Grapple with this

090117 cargo 1
NASA

Expedition 50 Commander Shane Kimbrough of NASA shared this photograph of the Japan Aerospace Exploration Agency’s Kounotori H-II Transfer Vehicle (HTV-6) as it approached the International Space Station on 12 December.

Kimbrough and Flight Engineer Thomas Pesquet of the European Space Agency successfully captured the 12-tonne spacecraft using the station’s Canadarm2 robotic arm. Robotic ground controllers then installed it on the Earth-facing side of the Harmony module. Flight Engineer Peggy Whitson of NASA monitored HTV-6 systems during the rendezvous and grapple.

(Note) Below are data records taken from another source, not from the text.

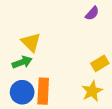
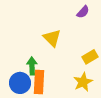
yellow triangle: (31, 42) -> (52, 38), moved
green arrow: (22, 62) -> (32, 66), moved, turned -72

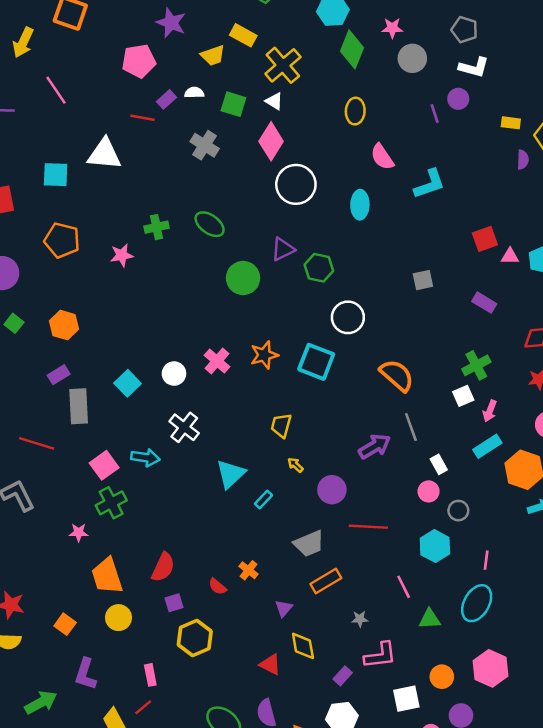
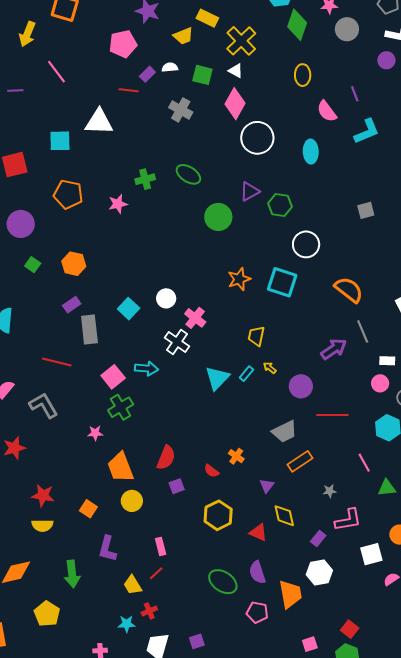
purple line: (435, 113) -> (355, 94), moved
pink cross: (217, 361) -> (195, 318), moved
white rectangle: (439, 464) -> (387, 361), turned -56
cyan rectangle: (263, 500) -> (246, 374), moved
yellow hexagon: (195, 638) -> (218, 515), moved
green arrow: (41, 702) -> (72, 574), turned 116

The unpiloted cargo spacecraft is loaded with more than 4.5 tonnes of supplies, water, spare parts and experiment hardware for the six-person station crew. The spacecraft, named “Kounotori” – the Japanese word for white stork – launched on 9 December from the Tanegashima Space Centre in southern Japan. It also delivered six new lithium-ion batteries and adapter plates to replace nickel-hydrogen batteries.

The spacecraft was brought the Technology Education (TechEdSat-5) nanosatellite, which includes the Exo-Brake technology demonstration mission. The Exo-Brake technology is a tension-based, flexible braking device that could help bring small payloads back through Earth’s atmosphere unharmed, accurately de-orbiting through a series of adjustments to modulate drag. Exo-Brake deployment is targeted for early 2017.